:: Given records ::
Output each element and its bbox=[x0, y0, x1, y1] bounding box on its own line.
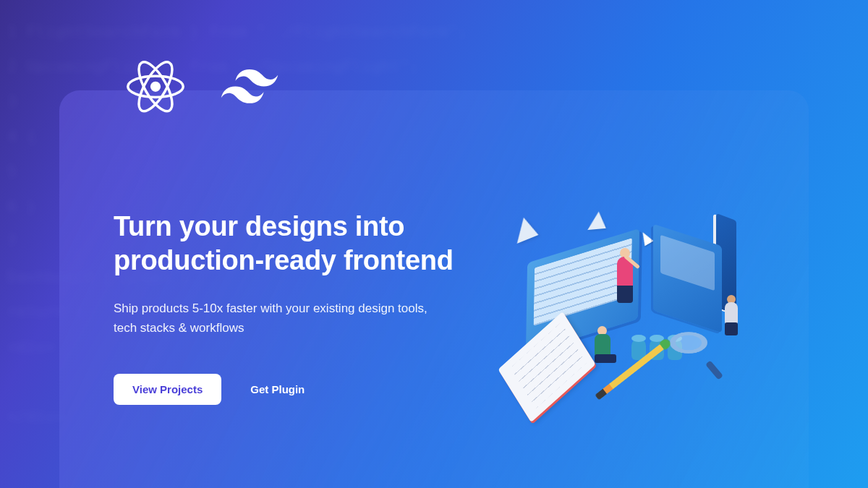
react-icon bbox=[127, 58, 184, 119]
view-projects-button[interactable]: View Projects bbox=[114, 374, 221, 405]
magnifier-icon bbox=[670, 324, 715, 369]
person-standing-icon bbox=[617, 249, 637, 300]
person-sitting-icon bbox=[595, 328, 616, 367]
paper-plane-icon bbox=[509, 215, 539, 244]
person-sitting-icon bbox=[725, 295, 739, 335]
svg-point-0 bbox=[150, 82, 161, 92]
hero-headline: Turn your designs into production-ready … bbox=[114, 210, 490, 278]
get-plugin-button[interactable]: Get Plugin bbox=[244, 374, 310, 405]
tech-logos bbox=[127, 58, 278, 119]
hero-card: Turn your designs into production-ready … bbox=[59, 90, 809, 488]
cta-row: View Projects Get Plugin bbox=[114, 374, 490, 405]
paper-plane-icon bbox=[586, 211, 606, 230]
panel-icon bbox=[653, 224, 722, 333]
hero-illustration bbox=[490, 181, 765, 412]
tailwind-icon bbox=[221, 69, 278, 107]
hero-content: Turn your designs into production-ready … bbox=[114, 188, 490, 405]
hero-subheadline: Ship products 5-10x faster with your exi… bbox=[114, 299, 446, 338]
cursor-icon bbox=[638, 230, 653, 247]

:: Problem to work on ::
Copy every line of the data where "Plugin" is found.

:: Problem solution ::
get-plugin-button[interactable]: Get Plugin bbox=[244, 374, 310, 405]
cta-row: View Projects Get Plugin bbox=[114, 374, 490, 405]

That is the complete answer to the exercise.